The dotCMS team unveiled a major new feature in Experiments. This enables marketers to create multiple variants of a page and monitor customer interactions before promoting the variant which best performs against a defined goal.
It’s great to see A/B testing feature like this tightly integrated into the content supply chain, and on first look it looks well thought out and has the basic configuration you would expect: Scheduling, throttling, configurable weights and statistical analysis are all present.
Customers utilizing a Content Delivery Network (CDN) for high performance websites can also able to take advantage this feature. Headless content delivery will be also be fully supported in an upcoming release.

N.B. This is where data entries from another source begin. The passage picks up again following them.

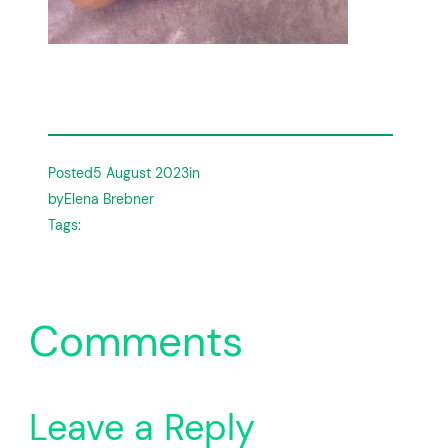
Posted
5 August 2023
in
by
Elena Brebner
Tags:
Comments
Leave a Reply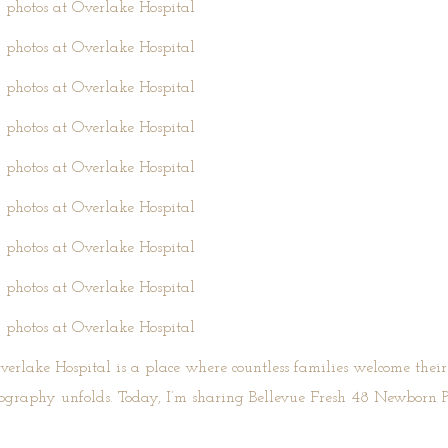
verlake Hospital
is a place where countless families welcome their pr
otography unfolds. Today, I’m sharing Bellevue Fresh 48 Newborn 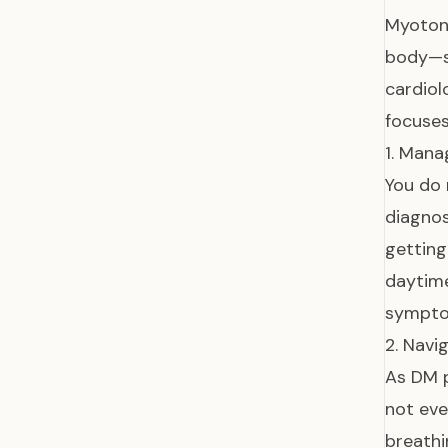
Myotoni
body—su
cardiol
focuse
1. Mana
You do 
diagnos
getting
daytime
symptom
2. Navi
As DM p
not eve
breathi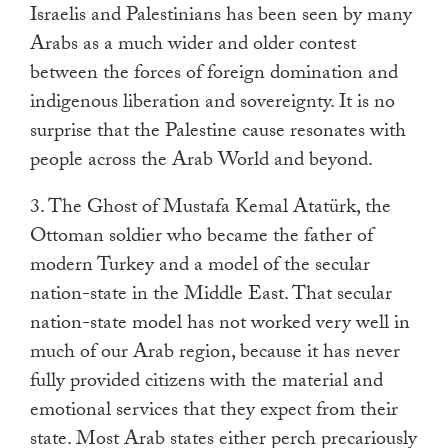
Israelis and Palestinians has been seen by many
Arabs as a much wider and older contest
between the forces of foreign domination and
indigenous liberation and sovereignty. It is no
surprise that the Palestine cause resonates with
people across the Arab World and beyond.
3. The Ghost of Mustafa Kemal Atatürk, the
Ottoman soldier who became the father of
modern Turkey and a model of the secular
nation-state in the Middle East. That secular
nation-state model has not worked very well in
much of our Arab region, because it has never
fully provided citizens with the material and
emotional services that they expect from their
state. Most Arab states either perch precariously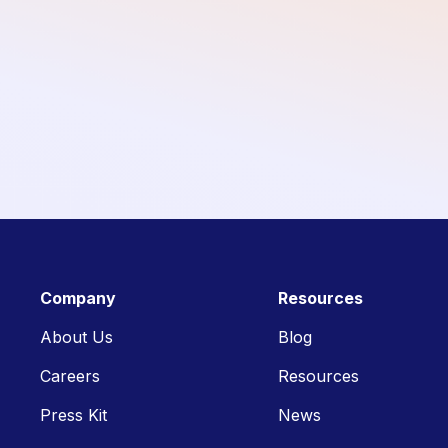
Company
Resources
About Us
Blog
Careers
Resources
Press Kit
News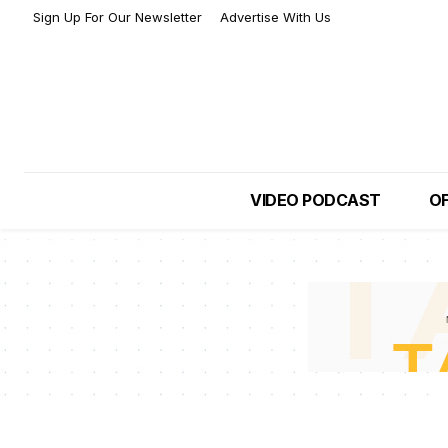
Sign Up For Our Newsletter
Advertise With Us
VIDEO PODCAST
OF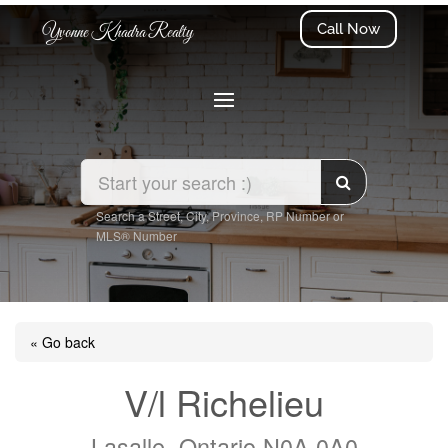
Call Now
Yvonne Khadra Realty
Search a Street, City, Province, RP Number or
MLS® Number
« Go back
V/l Richelieu
Lasalle, Ontario N0A 0A0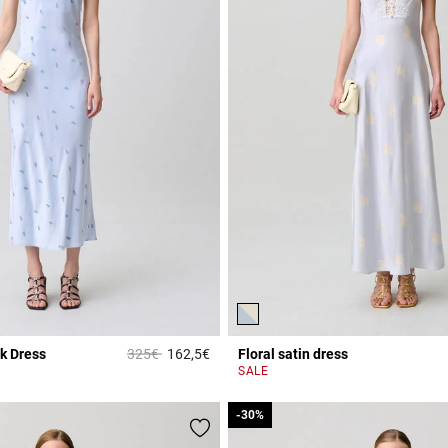
Price reduced from
to
k Dress
325€
162,5€
Floral satin dress
5 out of 5 Customer Rating
r Rating
SALE
-30%
-30%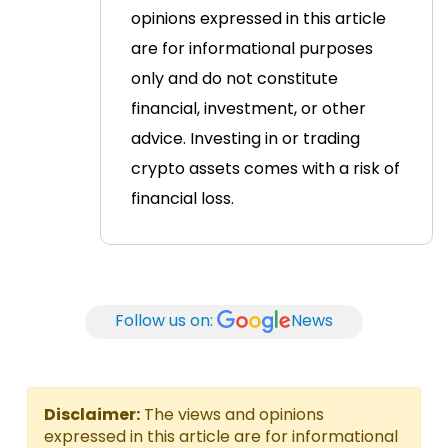
opinions expressed in this article
are for informational purposes
only and do not constitute
financial, investment, or other
advice. Investing in or trading
crypto assets comes with a risk of
financial loss.
Follow us on:
News
Disclaimer:
The views and opinions
expressed in this article are for informational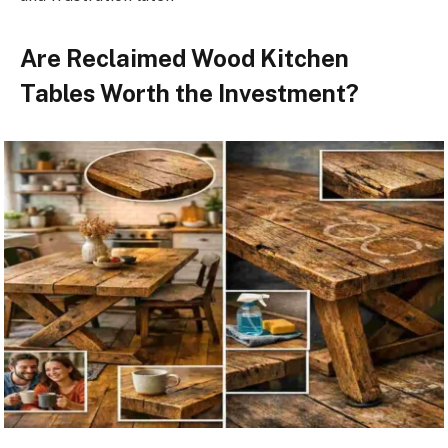
Are Reclaimed Wood Kitchen
Tables Worth the Investment?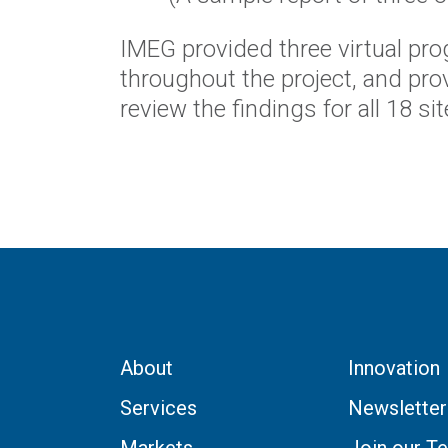
IMEG provided three virtual pr
throughout the project, and prov
review the findings for all 18 s
About
Innovation
Services
Newsletter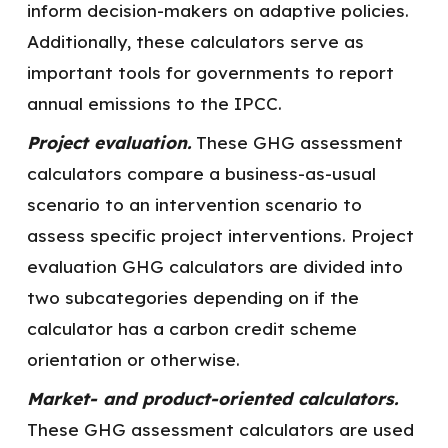
inform decision-makers on adaptive policies.
Additionally, these calculators serve as
important tools for governments to report
annual emissions to the IPCC.
Project evaluation.
These GHG assessment
calculators compare a business-as-usual
scenario to an intervention scenario to
assess specific project interventions. Project
evaluation GHG calculators are divided into
two subcategories depending on if the
calculator has a carbon credit scheme
orientation or otherwise.
Market- and product-oriented calculators.
These GHG assessment calculators are used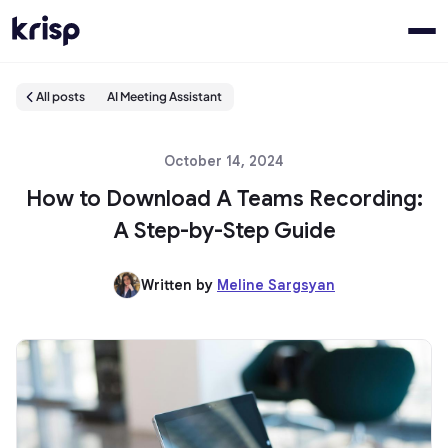
All posts
AI Meeting Assistant
October 14, 2024
How to Download A Teams Recording:
A Step-by-Step Guide
Written by
Meline Sargsyan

Looking into our crystal ball, it would seem that dotCMS is putting in a strong foundation to make the next natural step and leverage this architecture for personalized content delivery. We envisage a future where AI is leveraged to create, analyze and promote content variations on a large scale.
On the topic of AI, dotCMS have, like most CMS vendors taken the first step to integrate generative AI capabilities into their product. Their approach is to create hooks in the editorial interface where users can create prompts to create content with AI assistance. Think of use cases like ideation, summarizing and image generation.
The final exciting new feature on display was the Headless Editor. DotCMS were early on the scene in 2019 to support in-context editing for headless architecture with their “Edit Mode Anywhere” solution. This is now being replaced with a fully-fledged Headless Editor, designed to give a snappy experience, and have a more flexible and lighter integration footprint on your front-end applications.
After running through the new stuff, the dotCMS team also gave a look at features their team will be working on next. A couple of items grabbed our in attention; Multilingual improvements and “Evergreen versioning”.
DotCMS already has a few techniques to assist with delivering multi-lingual websites, but it’s good to see them giving this topic attention, as it’s a common requirement in our enterprise customer base, especially in Europe.
Currently new features typically reach dotCMS cloud customers when they undertake a full LTS upgrade, typically once a year. Evergreen versioning is all about moving to a more fluid SaaS model, where all customers run on the latest version, and thus can immediately take advantage when new features are released.
They will also continue to improve their Generative AI integration, work on the block editor and consolidate the UX for browsing and searching for content in the backend.